Teachers leaving, classrooms struggling

Mid-year disruption affects classes


Ashley Reyes

Recently Park has been struggling with teacher shortages, which can affect students’ learning and they are missing out on important engagement, especially with the end of semester one coming up. 

When my English teacher left, it was really difficult for me and other students to cooperate and be able to do assignments with no curriculum being left behind for students. This has caused students to struggle jumping back into the feeling of having a new teacher. 

Ever since the new teacher was introduced to the class, it was hard for the continuation of the classwork to begin. It was difficult having to start over with building a connection with the teacher, especially since some people had a stronger connection with the previous teacher. Not only did students have to readjust their way of learning, but they also had to get used to how assignments were structured.

Meanwhile, as the new English teacher was getting settled in, he tried figuring out how much the class had learned and what we’ve been over with my old teacher. As days passed, it slowly started to feel like I wasn’t actually learning or even progressing in the class.

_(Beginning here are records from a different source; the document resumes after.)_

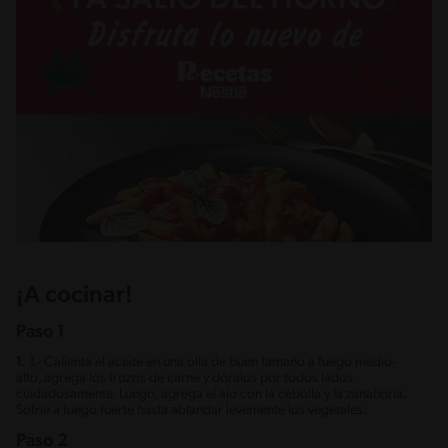
¡A cocinar!
Paso 1
1.
1.- Calienta el aceite en una olla de buen tamaño a fuego medio-
alto, agrega los trozos de carne y dóralos por todos lados
cuidadosamente. Luego, agrega el ajo con la cebolla y la zanahoria.
Sofríe a fuego fuerte hasta ablandar levemente los vegetales.
Paso 2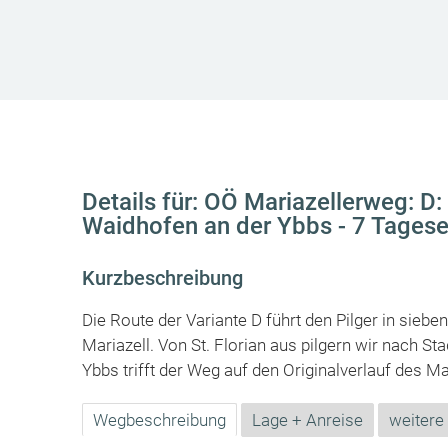
Details für: OÖ Mariazellerweg: D
Waidhofen an der Ybbs - 7 Tages
Kurzbeschreibung
Die Route der Variante D führt den Pilger in sieb
Mariazell. Von St. Florian aus pilgern wir nach 
Ybbs trifft der Weg auf den Originalverlauf des M
Wegbeschreibung
Lage + Anreise
weitere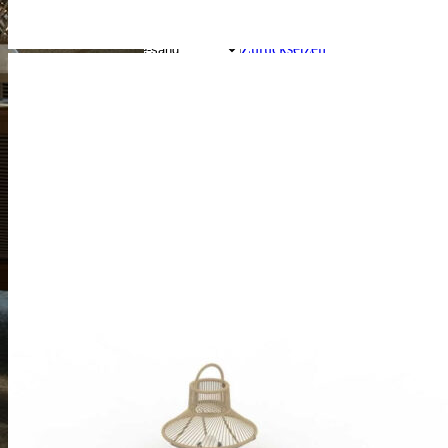
Yellow
Zurücksetzen
CHF
2,893.00
-
+
In den Warenkorb
OR
Beschreibung
Zusätzliche Informationen
Beschreibung
Beschreibung
Tribal Collection – Moderne Außenleuchte in
verschiedenen Größen und Farben
Die
Tribal Collection
von Talenti bietet stilvolle und funktionale
Außenleuchten
, die in verschiedenen Größen und attraktiven
Farben erhältlich sind. Die
Tribal Außenleuchte
ist das perfekte
Outdoor-Accessoire – praktisch, komfortabel und zugleich ein
dekoratives Highlight für Terrasse, Garten oder Balkon.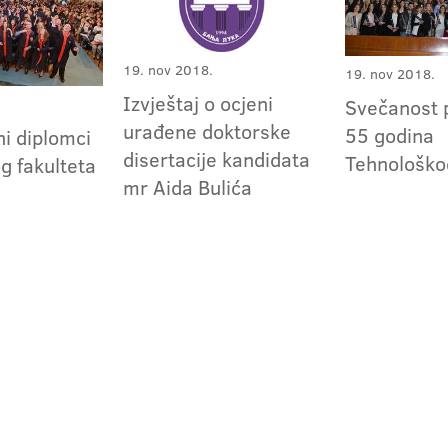
19. nov 2018.
19. nov 2018.
Izvještaj o ocjeni
Svečanost
urađene doktorske
55 godina
i diplomci
disertacije kandidata
Tehnološko
g fakulteta
mr Aida Bulića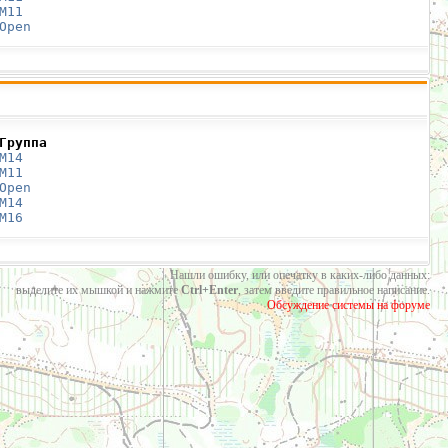
М11
Open
Группа
М14
М11
Open
М14
М16
Нашли ошибку, или опечатку в каких-либо данных:
выделите их мышкой и нажмите
Ctrl+Enter
, затем введите правильное написание.
Обсуждение системы на форуме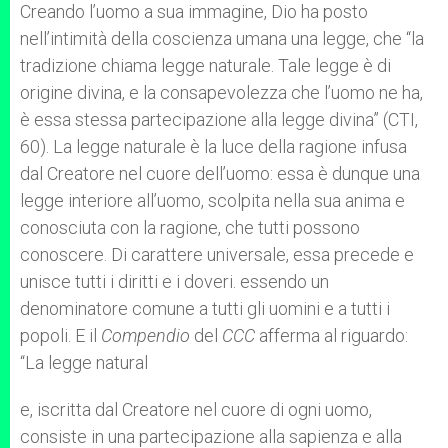
Creando l’uomo a sua immagine, Dio ha posto
nell’intimità della coscienza umana una legge, che “la
tradizione chiama legge naturale. Tale legge è di
origine divina, e la consapevolezza che l’uomo ne ha,
è essa stessa partecipazione alla legge divina” (CTI,
60). La legge naturale è la luce della ragione infusa
dal Creatore nel cuore dell’uomo: essa è dunque una
legge interiore all’uomo, scolpita nella sua anima e
conosciuta con la ragione, che tutti possono
conoscere. Di carattere universale, essa precede e
unisce tutti i diritti e i doveri. essendo un
denominatore comune a tutti gli uomini e a tutti i
popoli. E il
Compendio
del
CCC
afferma al riguardo:
“La legge natural
e, iscritta dal Creatore nel cuore di ogni uomo,
consiste in una partecipazione alla sapienza e alla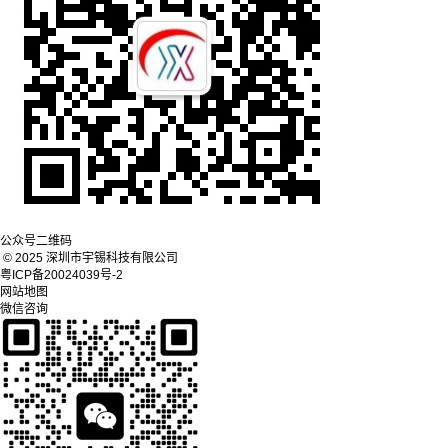
公众号二维码
© 2025 深圳市宇锡科技有限公司
粤ICP备20024039号-2
网站地图
微信咨询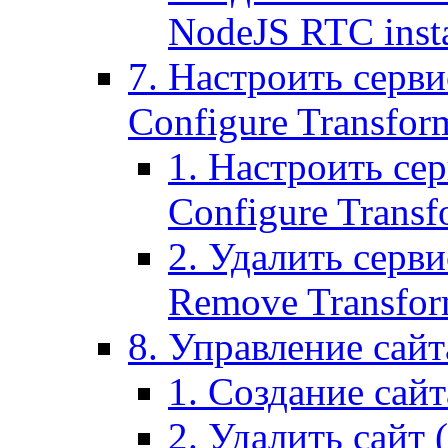
NodeJS RTC inst
7. Настроить серви
Configure Transform
1. Настроить се
Configure Transf
2. Удалить серв
Remove Transform
8. Управление сайта
1. Создание сайта
2. Удалить сайт (2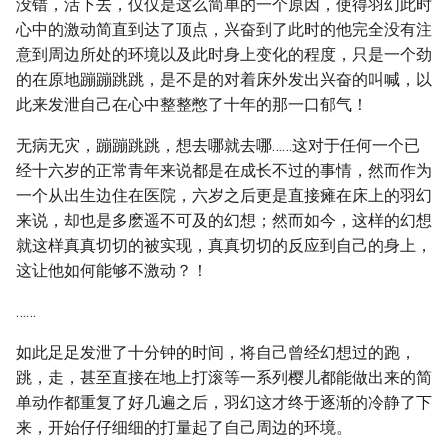
没错，活下去，仅仅是这么简单的一个原因，使得羽幻此时
心中的激动简直到达了顶点，兴奋到了此时的他完全没有注
意到周边所处的环境以及此时身上变化的程度，只是一个劲
的在原地蹦蹦跳跳，是不是的对着床外发出兴奋的叫喊，以
此来发泄自己在心中整整憋了十年的那一口郁气！
无病无灾，蹦蹦跳跳，想去哪就去哪……这对于任何一个已
经十六岁的正常青年来说都是在成长不过的事情，然而作为
一个从出生边住在医院，六岁之后更是直接瘫在床上的羽幻
来说，却也是多麽遥不可及的幻想；然而如今，这样的幻想
就这样真真切切的被实现，真真切切的反应到自己的身上，
这让他如何能够不激动？！
……
如此足足发泄了十分钟的时间，将自己曾经幻想过的跑，
跳，走，甚至直接在地上打滚等一系列樱儿都能做出来的简
单动作都重复了好几遍之后，羽幻这才终于逐渐的冷静了下
来，开始仔仔细细的打量起了自己周边的环境。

Although the teacher created lessons for us to do, the classroom was very unresponsive to his efforts, which caused me to feel unmotivated in the class —  it felt disorganized. 

During that period, he also made attempts at resetting the class many times by allowing us to choose and change units and assignments. But in the end, this just resulted in things being abandoned. 

To be more efficient, Park should continue to look more into the teachers they hire since it’s important to keep teachers. They should keep looking for better alternatives instead of having different substitute teachers each day. That way, if they ever come upon an issue with students being unresponsive, teachers can individually offer solutions. 

This would avoid the problem of the teachers feeling like they can’t direct their classes. If Park implements this, they will have better support with students and teachers in general. 

One thing that was positive from this experience was the leniency of grading. One of my teachers is in charge of grading for the whole overall class and I really appreciated how understanding he was because he sees and comprehends students’ perspectives and how it can impact students’ grades with the teacher leaving things empty in the grade book. This creates an opportunity for students to be able to adjust and fix their grade before the semester ends.